La cuestión es, en última instancia, una cuestión de fuerza. Para lograr un fin político, es necesaria la fuerza, de una clase o de otra. Este hecho escueto lo ocultan frases, tales como «el derecho prevalecerá» o «el triunfo del mal dura poco». Si el aspecto, que uno cree justo, prevalece, es porque tiene una fuerza superior. Es verdad que la fuerza, con frecuencia, depende de la opinión, y la opinión, de la propaganda; es cierto también que significa una ventaja en la propaganda el parecer más virtuoso que el adversario, y que un modo de parecer virtuoso es ser virtuoso. Por esta razón puede ocurrir, a veces, que la victoria se incline hacia el lado que tenga más de lo que el público general considera que es la virtud. Tenemos que conceder a Maquiavelo que éste fue un elemento importante en el creciente Poder de la Iglesia durante los siglos XI, XII y XIII, lo mismo que en el éxito de la Reforma en el XVI. Pero hay importantes limitaciones. En primer lugar, los que se han apoderado del Gobierno pueden, dirigiendo la propaganda, hacer que su partido aparezca como virtuoso; nadie, por ejemplo, podría mencionar los pecados de Alejandro VI en una escuela pública de Nueva York o de Boston. En segundo lugar, hay períodos caóticos durante los cuales la bellaquería notoria triunfa frecuentemente; el período de Maquiavelo fue uno de ellos. En tales épocas, se tiende a un cinismo que hace rápidos progresos, que hace a los hombres olvidarlo todo con tal de que convenga. Incluso en tales tiempos, como dice el mismo Maquiavelo, es conveniente presentar una apariencia de virtud ante el público ignorante.

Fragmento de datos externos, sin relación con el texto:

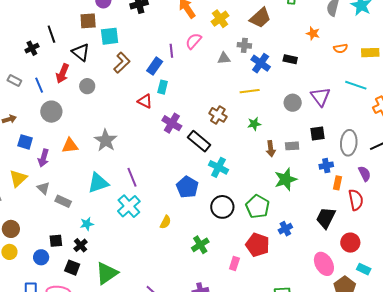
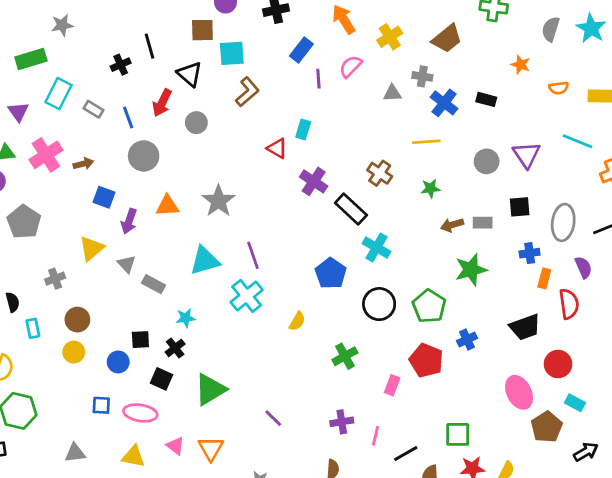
blue rectangle: (155, 66) -> (301, 50), moved
brown arrow: (271, 149) -> (452, 225), turned 77
black trapezoid: (326, 218) -> (525, 327), turned -140

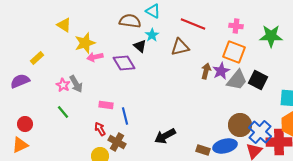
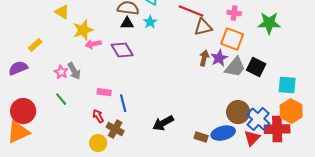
black triangle: (140, 46) -> (127, 23), moved, turned -40
brown triangle: (180, 47) -> (203, 27), moved
red circle: (25, 124) -> (23, 111), size x1.6
orange triangle: (20, 145) -> (18, 132), size x1.4

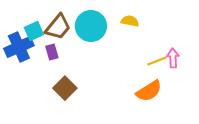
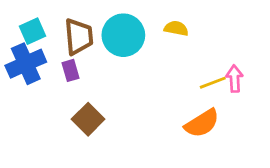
brown trapezoid: (58, 27) -> (79, 37), turned -44
cyan square: (34, 31) -> (33, 31), moved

Esta cuestión puede profundizarse más. Maquiavelo opina que los hombres civilizados están casi seguros de ser unos egoístas sin escrúpulos. «Si un hombre deseara hoy establecer una república —nos dice—, le sería más fácil lograrlo con montañeses que con habitantes de una gran ciudad, pues estos últimos estarían ya corrompidos».[5] Si un hombre es un egoísta sin escrúpulos, su línea de conducta más prudente dependerá de la población con que tenga que operar. La Iglesia del Renacimiento escandalizaba a todo el mundo, pero sólo al norte de los Alpes escandalizó tanto al pueblo como para provocar la Reforma. En la época en que Lutero empezó su rebelión, los impuestos del Papado eran probablemente mayores de lo que hubieran sido si Alejandro VI y Julio II hubieran sido más virtuosos, y si esto es cierto, se debió al cinismo de la Italia renacentista. De esto se infiere que los políticos se conducirán mejor cuando dependan de una población virtuosa que cuando dependan de una que sea indiferente a las consideraciones de tipo moral; se conducirán mejor en una comunidad en la que sus faltas, si las cometen, pueden ser divulgadas ampliamente, que en otra donde haya una censura estrecha bajo su control. Algo puede, sin duda, ocultarse por medio de la hipocresía, pero puede disminuir mucho con instituciones adecuadas.

El pensamiento político de Maquiavelo, como el de muchos de los antiguos, es en un aspecto algo superficial. Se ocupó de grandes legisladores, tales como Licurgo y Solón, de los que se supone crearon una comunidad, toda de una pieza, sin fijarse mucho en lo hecho antes. El concepto de una comunidad como proceso orgánico que los estadistas sólo pueden modificar hasta cierto punto es, en lo esencial, moderno, y se ha visto grandemente reforzado por la teoría de la evolución. Este concepto no lo hemos de encontrar ya en Maquiavelo como en Platón.

Podía sostenerse, no obstante, que el concepto evolucionista de la sociedad, aunque verdadero en el pasado, no sólo no es ya aplicable, sino que, en cuanto al presente y al futuro, debe ser sustituido por un concepto mucho más mecanicista. En Rusia y Alemania han sido creadas nuevas sociedades casi de la misma manera en que se ha supuesto que el mítico Licurgo creó la comunidad espartana. El legislador antiguo era un mito benévolo; el legislador moderno es una realidad aterradora. El mundo se ha asemejado mucho más al de Maquiavelo de lo que era antes, y el hombre moderno, que espera refutar su filosofía, tiene que pensar más profundamente de lo que parecía necesario en el siglo XIX.